Social media execution from brands is hit or miss. Only 53% say they even bothered following a brand from a mobile device in the last six months. And 43% of consumers say that brands are not providing meaningful content on these channels anyway.
As companies like Starbucks, Target, and Staples have already discovered, there is still a tech halo around companies that get it right. ExactTarget finds that 68% consider a brand being seen as a technology leader as somewhat or very important. But the practical aspects of this leadership are even more valuable, with 91% saying that having access to tech leaders' content any way they want it is important to them. In fact, 56% said universal access to this content is very important.
For all the effort being put on extending the Web onto mobile phones, they are still at their core one-to-one communication devices. 91% of users access their email on smartphones at least once a day, followed closely by 90% who use text messaging. Internet searching is done daily by 76%, but almost as many (75%) are social networking.

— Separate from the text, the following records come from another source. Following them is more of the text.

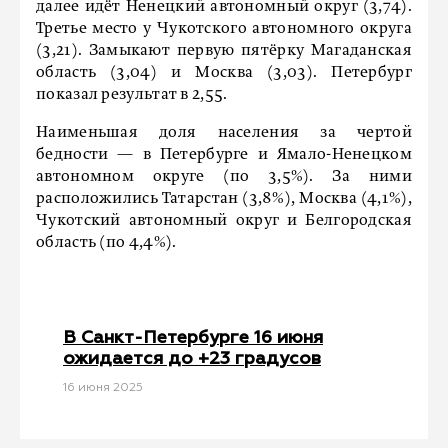
далее идёт Ненецкий автономный округ (3,74).
Третье место у Чукотского автономного округа
(3,21). Замыкают первую пятёрку Магаданская
область (3,04) и Москва (3,03). Петербург
показал результат в 2,55.
Наименьшая доля населения за чертой
бедности — в Петербурге и Ямало-Ненецком
автономном округе (по 3,5%). За ними
расположились Татарстан (3,8%), Москва (4,1%),
Чукотский автономный округ и Белгородская
область (по 4,4%).
В Санкт-Петербурге 16 июня
ожидается до +23 градусов
16 июня 2025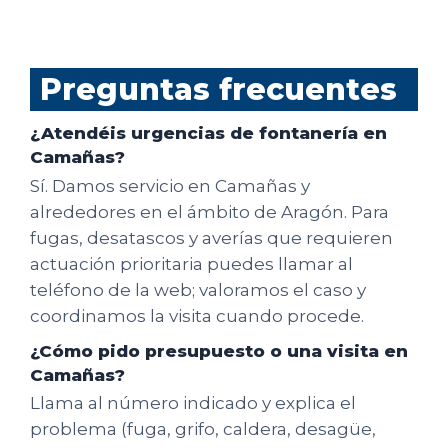
Preguntas frecuentes
¿Atendéis urgencias de fontanería en
Camañas?
Sí. Damos servicio en Camañas y
alrededores en el ámbito de Aragón. Para
fugas, desatascos y averías que requieren
actuación prioritaria puedes llamar al
teléfono de la web; valoramos el caso y
coordinamos la visita cuando procede.
¿Cómo pido presupuesto o una visita en
Camañas?
Llama al número indicado y explica el
problema (fuga, grifo, caldera, desagüe,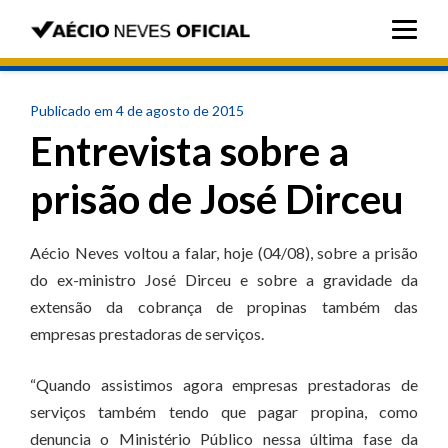
Publicado em 4 de agosto de 2015
Entrevista sobre a
prisão de José Dirceu
Aécio Neves voltou a falar, hoje (04/08), sobre a prisão
do ex-ministro José Dirceu e sobre a gravidade da
extensão da cobrança de propinas também das
empresas prestadoras de serviços.
“Quando assistimos agora empresas prestadoras de
serviços também tendo que pagar propina, como
denuncia o Ministério Público nessa última fase da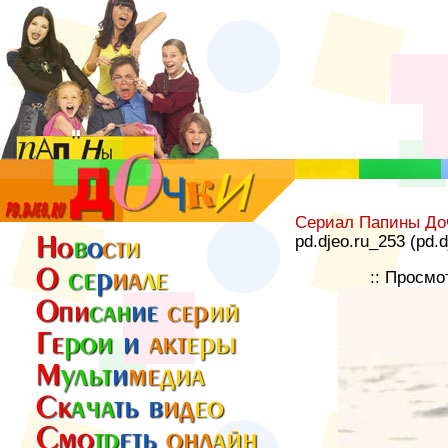
Сериал Папины До
pd.djeo.ru_253 (pd.
:: Просмо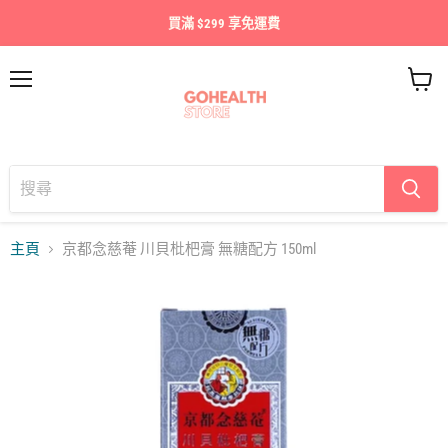
買滿 $299 享免運費
目
查
錄
看
購
物
車
主頁
京都念慈菴 川貝枇杷膏 無糖配方 150ml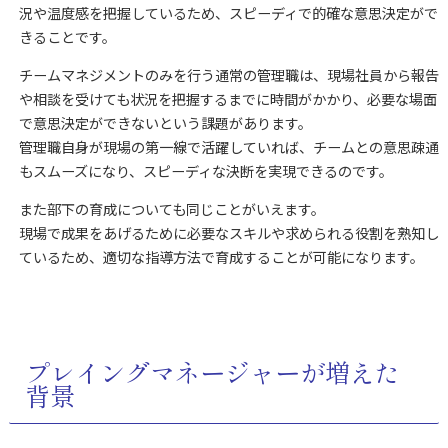
況や温度感を把握しているため、スピーディで的確な意思決定がで
きることです。
チームマネジメントのみを行う通常の管理職は、現場社員から報告
や相談を受けても状況を把握するまでに時間がかかり、必要な場面
で意思決定ができないという課題があります。
管理職自身が現場の第一線で活躍していれば、チームとの意思疎通
もスムーズになり、スピーディな決断を実現できるのです。
また部下の育成についても同じことがいえます。
現場で成果をあげるために必要なスキルや求められる役割を熟知し
ているため、適切な指導方法で育成することが可能になります。
プレイングマネージャーが増えた
背景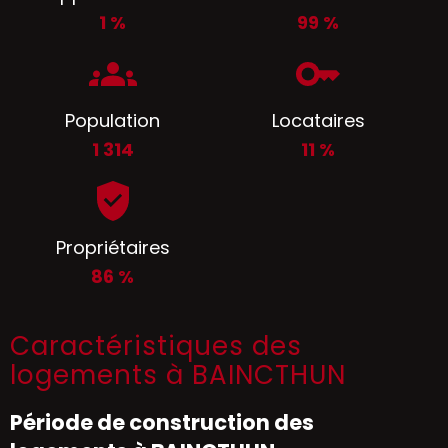
1 %
99 %
Population
Locataires
1 314
11 %
Propriétaires
86 %
Caractéristiques des
logements à BAINCTHUN
Période de construction des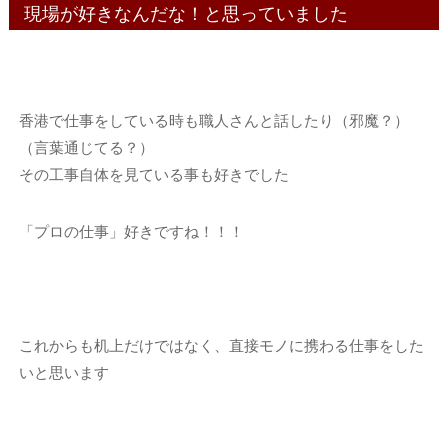
現場が好きなんだな！と思っていました
香港で仕事をしている時も職人さんと話したり（邪魔？）
（言葉通じてる？）
その工事自体を見ている事も好きでした
「プロの仕事」好きですね！！！
これからも机上だけではなく、直接モノに携わる仕事をした
いと思います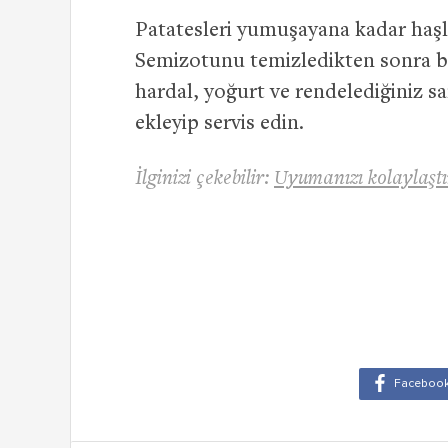
Patatesleri yumuşayana kadar haşl
Semizotunu temizledikten sonra bü
hardal, yoğurt ve rendelediğiniz sa
ekleyip servis edin.
İlginizi çekebilir:
Uyumanızı kolaylaştı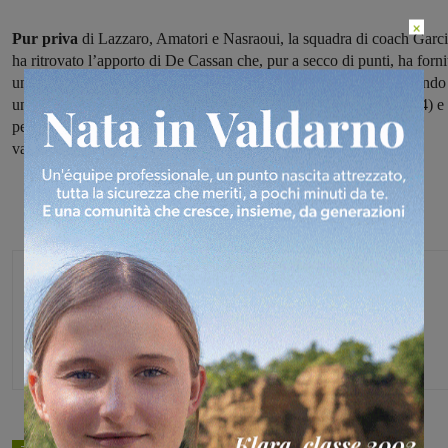
×
Pur priva
di Lazzaro, Amatori e Nasraoui, la squadra di coach Garc
ha ritrovato l’apporto di De Cassan che, pur a secco di punti, ha forni
un ottimo apporto a rimbalzo
. Decisiva la seconda frazione,
quando
un break di 8-20 ha spaccato l’equilibrio del primo periodo (14-14) e
permesso alle sangiovannesi di vincere limitandosi a gestire il
vantaggio.
Michele Bossini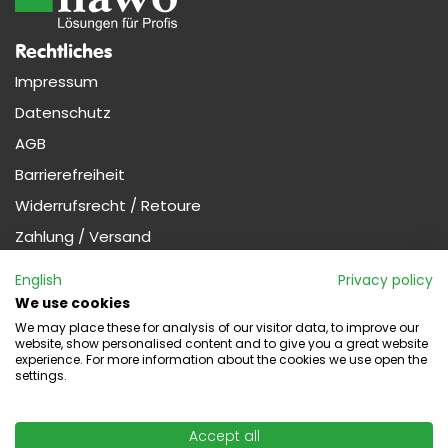
Rechtliches
Impressum
Datenschutz
AGB
Barrierefreiheit
Widerrufsrecht / Retoure
Zahlung / Versand
Nützliches
English
Privacy policy
Profi-Kunde werden (Gewerbe)
We use cookies
We may place these for analysis of our visitor data, to improve our
website, show personalised content and to give you a great website
experience. For more information about the cookies we use open the
Widerruf
settings.
Kontakt
Kontaktformular
Accept all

Of special note to advertisers is that the so-called “second screen” behavior is quite real, with 70% now saying they use their smartphone while in front of a TV, as do 64% of tablet users. The key part of this behavior is that is not occasional but daily. This is as important a statistic as one can imagine. If it is correct, and ExactTarget was using in part actual behavioral data, then prime time is indeed a two-screen experience.
But that also means that prime time, like everything else involving the smartphone and tablet, is also capable of being a more personalized experience. When we say that devices make digital media more “personal,” we have to take that idea seriously on a number of levels. I think people also take content, formatting and convenience more “personally,” in that their response to bad form and poor service is heightened. Most people are accessing this information at a moment of inspiration or need. They are interrupting the usual flow of things to consult that personal screen. Disappointing them at that moment probably has greater consequence than a wonky Web site. We may come to find that disappointment with a brand’s mobile execution is closer to the frustration consumers feel with a human salesperson who just wasted their time or left them with a bad experience.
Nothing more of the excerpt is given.